■ The problem
Say how many lines of the listing below hold the string "from", and say nothing else.

- Opening Delimiter -

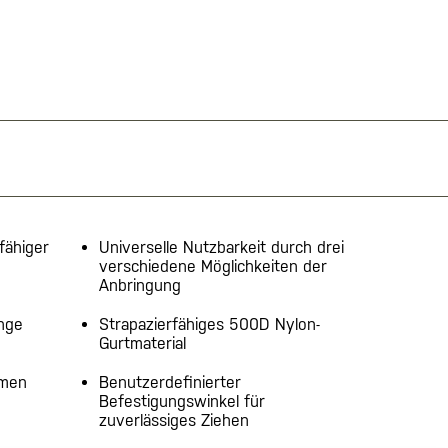
fähiger
Universelle Nutzbarkeit durch drei
verschiedene Möglichkeiten der
Anbringung
änge
Strapazierfähiges 500D Nylon-
Gurtmaterial
emen
Benutzerdefinierter
Befestigungswinkel für
zuverlässiges Ziehen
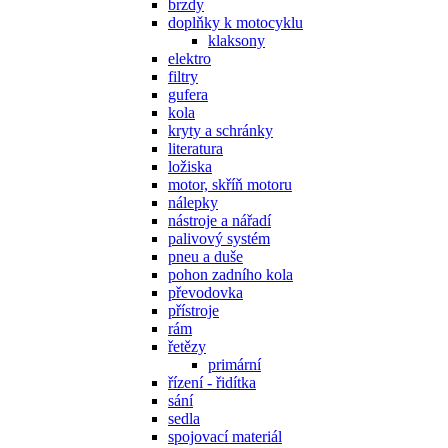
brzdy
doplňky k motocyklu
klaksony
elektro
filtry
gufera
kola
kryty a schránky
literatura
ložiska
motor, skříň motoru
nálepky
nástroje a nářadí
palivový systém
pneu a duše
pohon zadního kola
převodovka
přístroje
rám
řetězy
primární
řízení - řidítka
sání
sedla
spojovací materiál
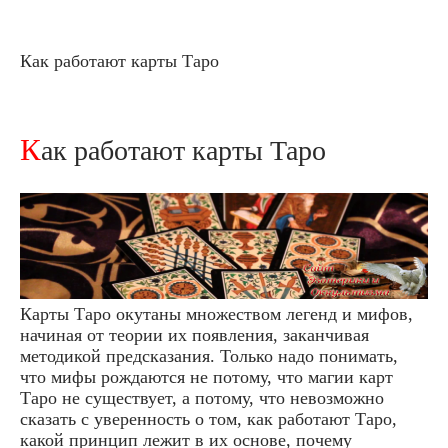
Как работают карты Таро
Как работают карты Таро
Карты Таро окутаны множеством легенд и мифов,
начиная от теории их появления, заканчивая
методикой предсказания. Только надо понимать,
что мифы рождаются не потому, что магии карт
Таро не существует, а потому, что невозможно
сказать с уверенность о том, как работают Таро,
какой принцип лежит в их основе, почему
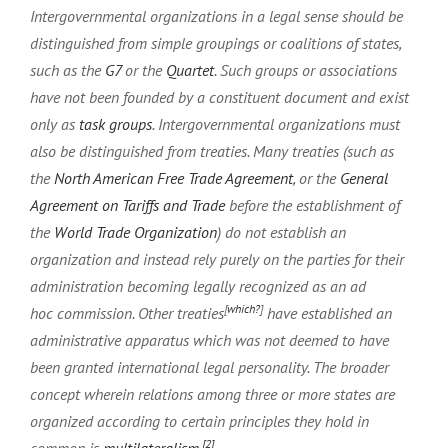
Intergovernmental organizations in a legal sense should be
distinguished from simple groupings or coalitions of states,
such as the
G7
or the
Quartet
. Such groups or associations
have not been founded by a constituent document and exist
only as
task groups
. Intergovernmental organizations must
also be distinguished from treaties. Many treaties (such as
the
North American Free Trade Agreement
, or the
General
Agreement on Tariffs and Trade
before the establishment of
the
World Trade Organization
) do not establish an
organization and instead rely purely on the parties for their
administration becoming legally recognized as an ad
[
which?
]
hoc commission. Other treaties
have established an
administrative apparatus which was not deemed to have
been granted international legal personality. The broader
concept wherein relations among three or more states are
organized according to certain principles they hold in
[2]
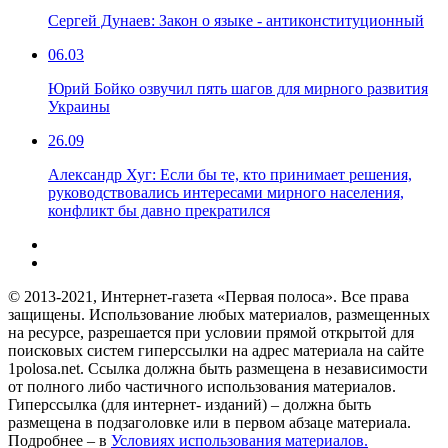
Сергей Дунаев: Закон о языке - антиконституционный
06.03
Юрий Бойко озвучил пять шагов для мирного развития
Украины
26.09
Александр Хуг: Если бы те, кто принимает решения,
руководствовались интересами мирного населения,
конфликт бы давно прекратился
© 2013-2021, Интернет-газета «Первая полоса». Все права
защищены. Использование любых материалов, размещенных
на ресурсе, разрешается при условии прямой открытой для
поисковых систем гиперссылки на адрес материала на сайте
1polosa.net. Ссылка должна быть размещена в независимости
от полного либо частичного использования материалов.
Гиперссылка (для интернет- изданий) – должна быть
размещена в подзаголовке или в первом абзаце материала.
Подробнее – в
Условиях использования материалов.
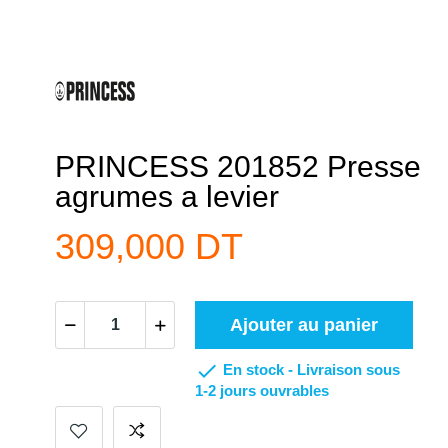
PRINCESS 201852 Presse
agrumes a levier
309,000 DT
Ajouter au panier

En stock -
Livraison sous
1-2 jours ouvrables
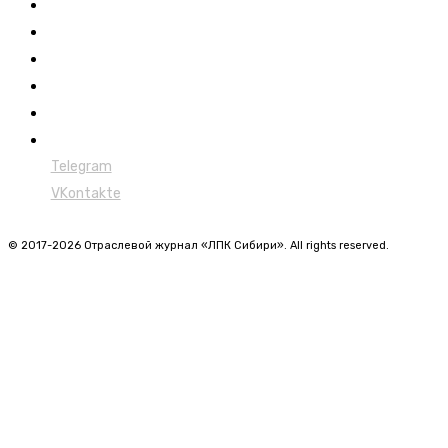
Обучение
Сертификация
Лесовозы
Форвардеры
Харвестеры
Мульчеры
Telegram
VKontakte
© 2017-2026 Отраслевой журнал «ЛПК Сибири». All rights reserved.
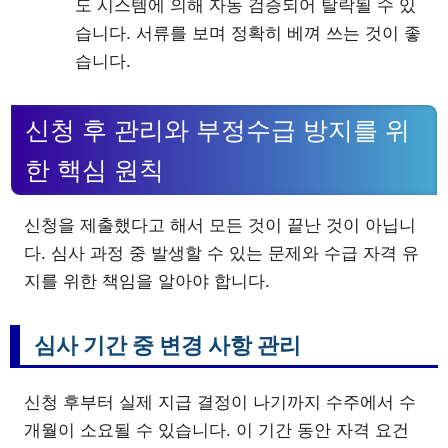
도 시스템에 의해 자동 검증되어 탈락될 수 있
습니다. 서류를 보며 정확히 베껴 쓰는 것이 좋
습니다.
신청 후 관리와 부정수급 방지를 위
한 핵심 원칙
신청을 제출했다고 해서 모든 것이 끝난 것이 아닙니
다. 심사 과정 중 발생할 수 있는 문제와 수급 자격 유
지를 위한 책임을 알아야 합니다.
심사 기간 중 변경 사항 관리
신청 후부터 실제 지급 결정이 나기까지 수주에서 수
개월이 소요될 수 있습니다. 이 기간 동안 자격 요건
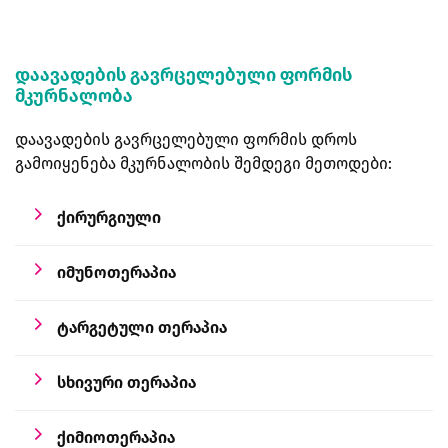
დაავადების გავრცელებული ფორმის
მკურნალობა
დაავადების გავრცელებული ფორმის დროს
გამოიყენება მკურნალობის შემდეგი მეთოდები:
ქირურგიული
იმუნოთერაპია
ტარგეტული თერაპია
სხივური თერაპია
ქიმიოთერაპია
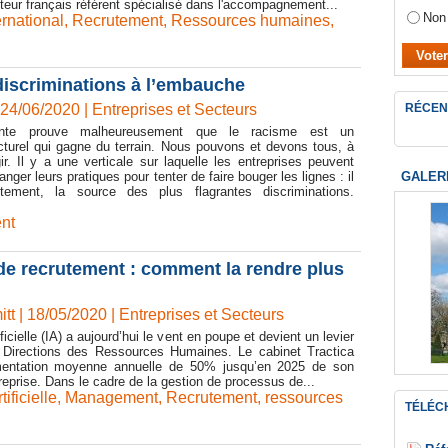
cteur français référent spécialisé dans l'accompagnement...
Non
ernational
,
Recrutement
,
Ressources humaines
,
iscriminations à l’embauche
 24/06/2020
|
Entreprises et Secteurs
RÉCEN
écente prouve malheureusement que le racisme est un
turel qui gagne du terrain. Nous pouvons et devons tous, à
ir. Il y a une verticale sur laquelle les entreprises peuvent
GALER
anger leurs pratiques pour tenter de faire bouger les lignes : il
utement, la source des plus flagrantes discriminations.
nt
de recrutement : comment la rendre plus
tt | 18/05/2020
|
Entreprises et Secteurs
ificielle (IA) a aujourd’hui le vent en poupe et devient un levier
 Directions des Ressources Humaines. Le cabinet Tractica
mentation moyenne annuelle de 50% jusqu’en 2025 de son
treprise. Dans le cadre de la gestion de processus de...
tificielle
,
Management
,
Recrutement
,
ressources
TÉLÉC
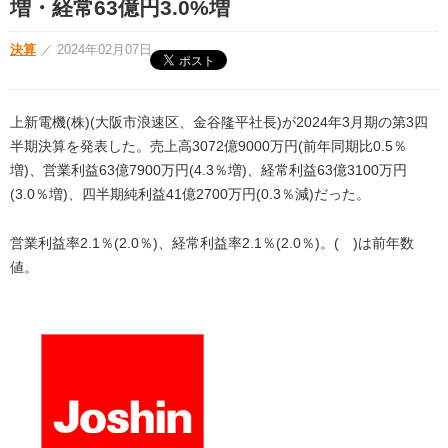
増・経常63億円3.0%増
決算
／
2024年02月07日
上新電機(株)(大阪市浪速区、金谷隆平社長)が2024年3月期の第3四
半期決算を発表した。売上高3072億9000万円(前年同期比0.5％
増)、営業利益63億7900万円(4.3％増)、経常利益63億3100万円
(3.0％増)、四半期純利益41億2700万円(0.3％減)だった。
営業利益率2.1％(2.0％)、経常利益率2.1％(2.0％)。( )は前年数
値。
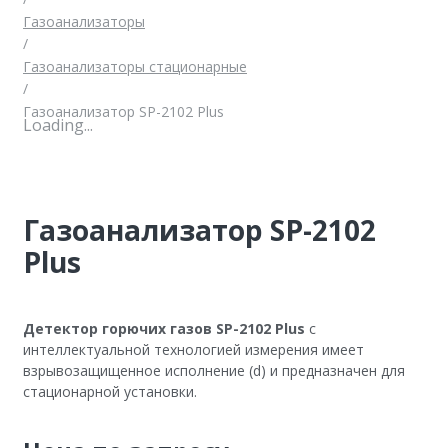
Газоанализаторы
/
Газоанализаторы стационарные
/
Газоанализатор SP-2102 Plus
Loading...
Газоанализатор SP-2102
Plus
Детектор горючих газов SP-2102 Plus
с
интеллектуальной технологией измерения имеет
взрывозащищенное исполнение (d) и предназначен для
стационарной установки.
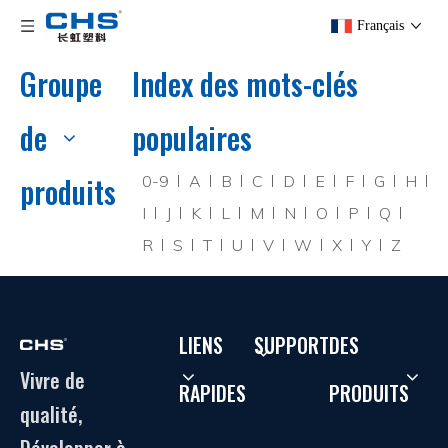
Français
Groupe
Index des mots-clés
de
populaires
produits
0-9
A
B
C
D
E
F
G
H
I
J
K
L
M
N
O
P
Q
R
S
T
U
V
W
X
Y
Z
LIENS
SUPPORT
DES
Vivre de
RAPIDES
PRODUITS
qualité,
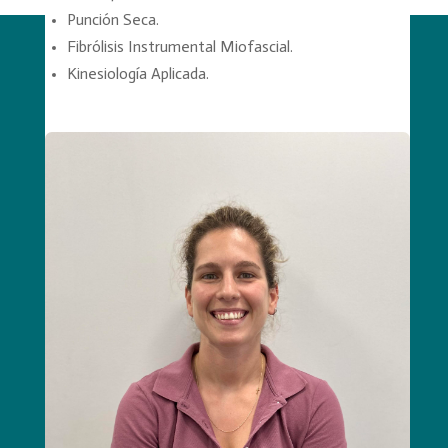
Punción Seca.
Fibrólisis Instrumental Miofascial.
Kinesiología Aplicada.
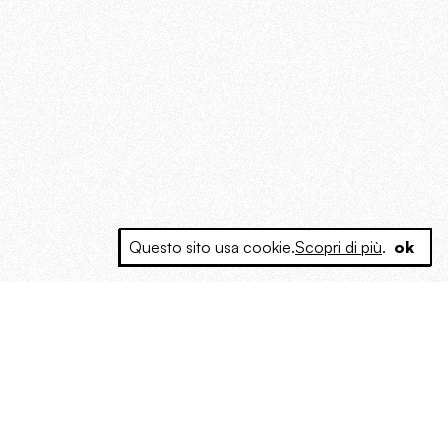
Questo sito usa cookie.
Scopri di più
.
ok
e a produrre contenuti esclusivi e inediti
posta le masse, spariglia le idee.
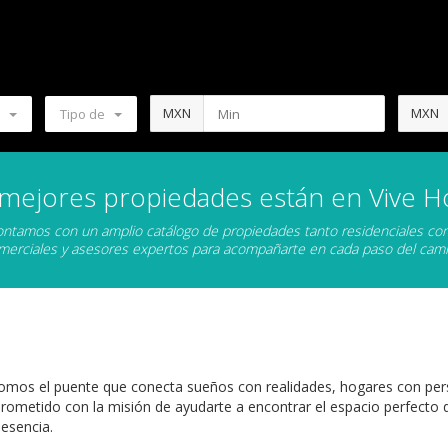
MXN
MXN
Tipo de
 mejores propiedades están en Vive H
ntamos con un amplio catálogo de propiedades tanto residenciales c
merciales y asesores expertos para acompañarte en cada paso del cami
somos el puente que conecta sueños con realidades, hogares con per
ometido con la misión de ayudarte a encontrar el espacio perfecto d
 esencia.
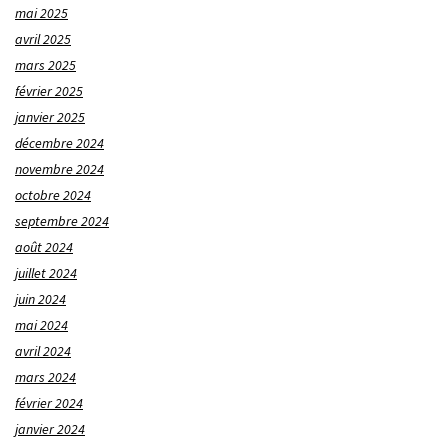
mai 2025
avril 2025
mars 2025
février 2025
janvier 2025
décembre 2024
novembre 2024
octobre 2024
septembre 2024
août 2024
juillet 2024
juin 2024
mai 2024
avril 2024
mars 2024
février 2024
janvier 2024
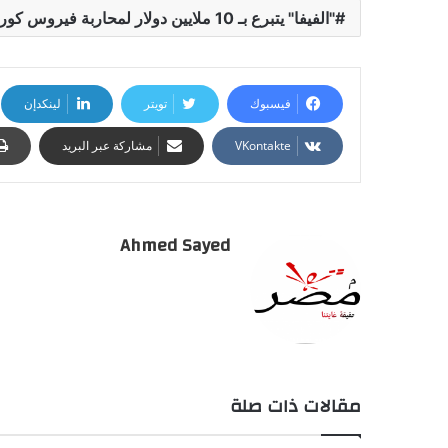
"الفيفا" يتبرع بـ 10 ملايين دولار لمحاربة فيروس كورونا
فيسبوك
تويتر
لينكدإن
مشاركة عبر البريد
Ahmed Sayed
مقالات ذات صلة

- Closing Delimiter -

■ Result
2